# Problem to solve
The entries below contain a line with "Афиша Сочи - куда сходить" and a line with "Погода в Китае". Retype exactly everything from the first down to the second, both included, and nothing else.

# Extracted material
******************************

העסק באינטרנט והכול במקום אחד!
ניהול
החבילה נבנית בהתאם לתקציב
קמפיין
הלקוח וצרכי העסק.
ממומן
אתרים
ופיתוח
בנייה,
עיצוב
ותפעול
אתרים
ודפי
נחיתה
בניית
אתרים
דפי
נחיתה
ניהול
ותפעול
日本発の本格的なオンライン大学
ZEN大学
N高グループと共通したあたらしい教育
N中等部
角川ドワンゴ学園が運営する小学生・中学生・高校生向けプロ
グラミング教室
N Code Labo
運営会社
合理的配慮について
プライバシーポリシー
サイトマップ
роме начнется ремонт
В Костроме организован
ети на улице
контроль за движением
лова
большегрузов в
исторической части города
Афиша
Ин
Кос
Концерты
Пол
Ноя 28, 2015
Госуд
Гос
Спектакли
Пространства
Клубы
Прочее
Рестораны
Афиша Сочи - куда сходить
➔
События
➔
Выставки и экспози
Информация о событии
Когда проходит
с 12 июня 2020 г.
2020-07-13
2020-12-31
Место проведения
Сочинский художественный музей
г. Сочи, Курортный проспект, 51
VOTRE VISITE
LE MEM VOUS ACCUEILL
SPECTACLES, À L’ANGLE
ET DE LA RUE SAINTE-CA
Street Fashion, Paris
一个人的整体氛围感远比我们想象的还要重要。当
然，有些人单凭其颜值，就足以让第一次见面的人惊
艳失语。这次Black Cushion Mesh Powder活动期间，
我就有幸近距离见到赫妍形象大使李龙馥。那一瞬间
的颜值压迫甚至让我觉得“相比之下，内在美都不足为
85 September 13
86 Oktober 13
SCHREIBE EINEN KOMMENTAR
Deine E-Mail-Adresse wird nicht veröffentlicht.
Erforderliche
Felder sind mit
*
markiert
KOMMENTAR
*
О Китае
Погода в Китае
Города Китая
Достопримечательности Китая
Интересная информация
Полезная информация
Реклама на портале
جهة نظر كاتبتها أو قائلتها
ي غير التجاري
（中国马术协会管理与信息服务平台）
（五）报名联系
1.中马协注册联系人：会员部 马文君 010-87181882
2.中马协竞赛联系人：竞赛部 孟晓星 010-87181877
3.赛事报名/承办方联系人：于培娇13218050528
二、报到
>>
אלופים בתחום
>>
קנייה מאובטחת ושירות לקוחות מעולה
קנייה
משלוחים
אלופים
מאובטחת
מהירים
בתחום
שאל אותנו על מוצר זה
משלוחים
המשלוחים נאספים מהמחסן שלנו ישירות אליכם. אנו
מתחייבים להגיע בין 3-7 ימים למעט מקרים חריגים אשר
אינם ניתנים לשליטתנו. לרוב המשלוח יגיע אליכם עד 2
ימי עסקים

******************************

# Completed task
Афиша Сочи - куда сходить
➔
События
➔
Выставки и экспози
Информация о событии
Когда проходит
с 12 июня 2020 г.
2020-07-13
2020-12-31
Место проведения
Сочинский художественный музей
г. Сочи, Курортный проспект, 51
VOTRE VISITE
LE MEM VOUS ACCUEILL
SPECTACLES, À L’ANGLE
ET DE LA RUE SAINTE-CA
Street Fashion, Paris
一个人的整体氛围感远比我们想象的还要重要。当
然，有些人单凭其颜值，就足以让第一次见面的人惊
艳失语。这次Black Cushion Mesh Powder活动期间，
我就有幸近距离见到赫妍形象大使李龙馥。那一瞬间
的颜值压迫甚至让我觉得“相比之下，内在美都不足为
85 September 13
86 Oktober 13
SCHREIBE EINEN KOMMENTAR
Deine E-Mail-Adresse wird nicht veröffentlicht.
Erforderliche
Felder sind mit
*
markiert
KOMMENTAR
*
О Китае
Погода в Китае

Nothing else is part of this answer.